[PATCH kernel 14/15] vfio/spapr_tce: Export container API for external users

Alexey Kardashevskiy aik at ozlabs.ru
Wed Aug 17 18:31:33 AEST 2016


On 15/08/16 21:07, David Gibson wrote:
> On Fri, Aug 12, 2016 at 04:12:17PM +1000, Alexey Kardashevskiy wrote:
>> On 12/08/16 15:46, David Gibson wrote:
>>> On Wed, Aug 10, 2016 at 10:46:30AM -0600, Alex Williamson wrote:
>>>> On Wed, 10 Aug 2016 15:37:17 +1000
>>>> Alexey Kardashevskiy <aik at ozlabs.ru> wrote:
>>>>
>>>>> On 09/08/16 22:16, Alex Williamson wrote:
>>>>>> On Tue, 9 Aug 2016 15:19:39 +1000
>>>>>> Alexey Kardashevskiy <aik at ozlabs.ru> wrote:
>>>>>>   
>>>>>>> On 09/08/16 02:43, Alex Williamson wrote:  
>>>>>>>> On Wed,  3 Aug 2016 18:40:55 +1000
>>>>>>>> Alexey Kardashevskiy <aik at ozlabs.ru> wrote:
>>>>>>>>     
>>>>>>>>> This exports helpers which are needed to keep a VFIO container in
>>>>>>>>> memory while there are external users such as KVM.
>>>>>>>>>
>>>>>>>>> Signed-off-by: Alexey Kardashevskiy <aik at ozlabs.ru>
>>>>>>>>> ---
>>>>>>>>>  drivers/vfio/vfio.c                 | 30 ++++++++++++++++++++++++++++++
>>>>>>>>>  drivers/vfio/vfio_iommu_spapr_tce.c | 16 +++++++++++++++-
>>>>>>>>>  include/linux/vfio.h                |  6 ++++++
>>>>>>>>>  3 files changed, 51 insertions(+), 1 deletion(-)
>>>>>>>>>
>>>>>>>>> diff --git a/drivers/vfio/vfio.c b/drivers/vfio/vfio.c
>>>>>>>>> index d1d70e0..baf6a9c 100644
>>>>>>>>> --- a/drivers/vfio/vfio.c
>>>>>>>>> +++ b/drivers/vfio/vfio.c
>>>>>>>>> @@ -1729,6 +1729,36 @@ long vfio_external_check_extension(struct vfio_group *group, unsigned long arg)
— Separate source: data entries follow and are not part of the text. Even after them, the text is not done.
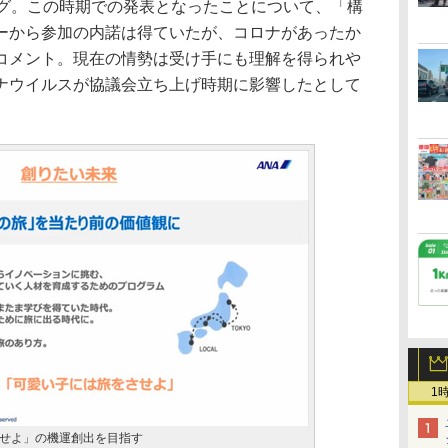
ング。この時期での発表となったことについて、「構
ーから参加の内諾は得ていたが、コロナがあったか
コメント。現在の情勢は受け手にも理解を得られや
ナウイルスが協議会立ち上げ時期に影響したとして
1
せよ」の機運創出を目指す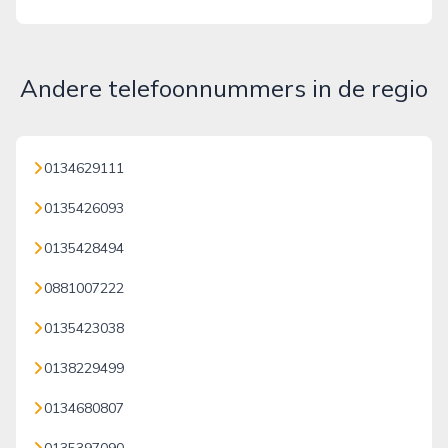
Andere telefoonnummers in de regio
0134629111
0135426093
0135428494
0881007222
0135423038
0138229499
0134680807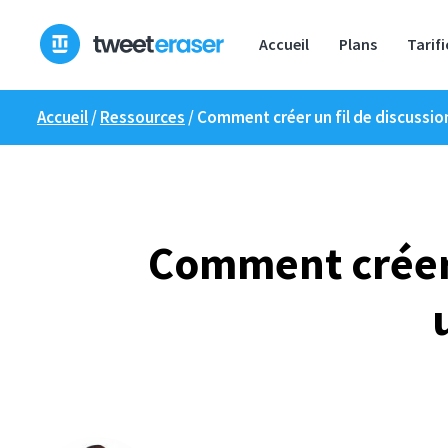
Skip
to
Accueil
Plans
Tarif
content
Accueil
/
Ressources
/
Comment créer un fil de discussion
Comment créer u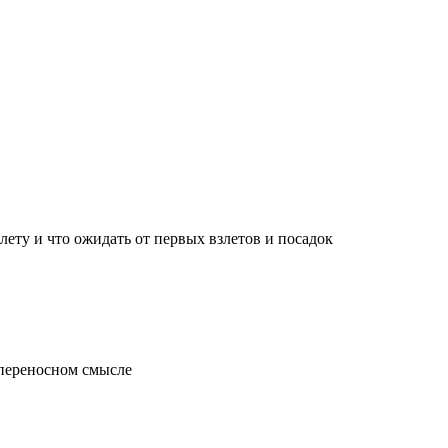
лету и что ожидать от первых взлетов и посадок
 переносном смысле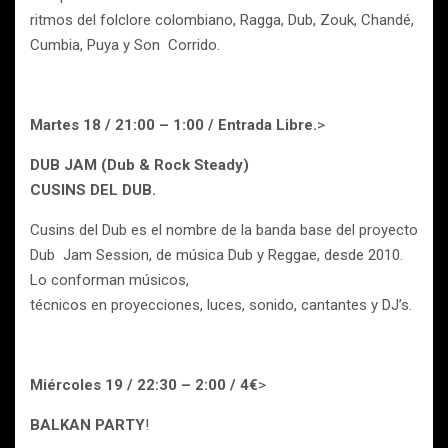
ritmos del folclore colombiano, Ragga, Dub, Zouk, Chandé,
Cumbia, Puya y Son Corrido.
Martes 18 / 21:00 – 1:00 / Entrada Libre.
>
DUB JAM (Dub & Rock Steady)
CUSINS DEL DUB.
Cusins del Dub es el nombre de la banda base del proyecto
Dub Jam Session, de música Dub y Reggae, desde 2010.
Lo conforman músicos,
técnicos en proyecciones, luces, sonido, cantantes y DJ’s.
Miércoles 19 / 22:30 – 2:00 / 4€
>
BALKAN PARTY
!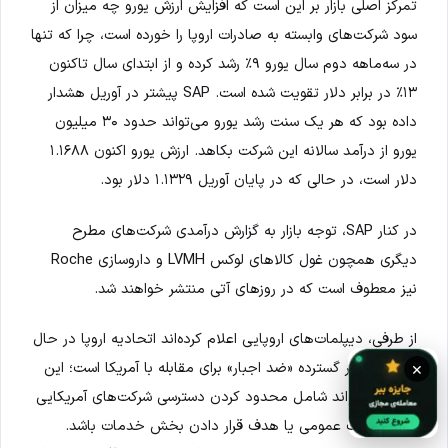
تمرکز اصلی بازار بر این است که افزایش ارزش یورو چه میزان از
سود شرکت‌های وابسته به صادرات اروپا را خورده است، چرا که تنها
در سه‌ماهه دوم سال یورو ۹٪ رشد کرده و از ابتدای سال تاکنون
۱۳٪ در برابر دلار تقویت شده است. SAP پیشتر در آوریل هشدار
داده بود که هر یک سنت رشد یورو می‌تواند حدود ۳۰ میلیون
یورو از درآمد سالانه این شرکت بکاهد. ارزش یورو اکنون ۱.۱۶۸۸
دلار است، در حالی که در پایان آوریل ۱.۱۳۲۹ دلار بود.
در کنار SAP، توجه بازار به گزارش درآمدی شرکت‌های مطرح
دیگری همچون غول کالاهای لوکس LVMH و داروسازی Roche
نیز معطوف است که در روزهای آتی منتشر خواهند شد.
از طرفی، دیپلمات‌های اروپایی اعلام کرده‌اند اتحادیه اروپا در حال
بررسی تدابیر گسترده «ضد اجبار» برای مقابله با آمریکا است؛ این
×
تدابیر می‌تواند شامل محدود کردن دسترسی شرکت‌های آمریکایی
به مناقصات عمومی یا هدف قرار دادن بخش خدمات باشد.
>>>>>>>>>  EXPORT_SYMBOL_GPL(vfio_external_check_extension);
>>>>>>>>>  
>>>>>>>>>  /**
>>>>>>>>> + * External user API for containers, exported by symbols to be linked
>>>>>>>>> + * dynamically.
>>>>>>>>> + *
>>>>>>>>> + */
>>>>>>>>> +struct vfio_container *vfio_container_get_ext(struct file *filep)
>>>>>>>>> +{
>>>>>>>>> +	struct vfio_container *container = filep->private_data;
>>>>>>>>> +
>>>>>>>>> +	if (filep->f_op != &vfio_fops)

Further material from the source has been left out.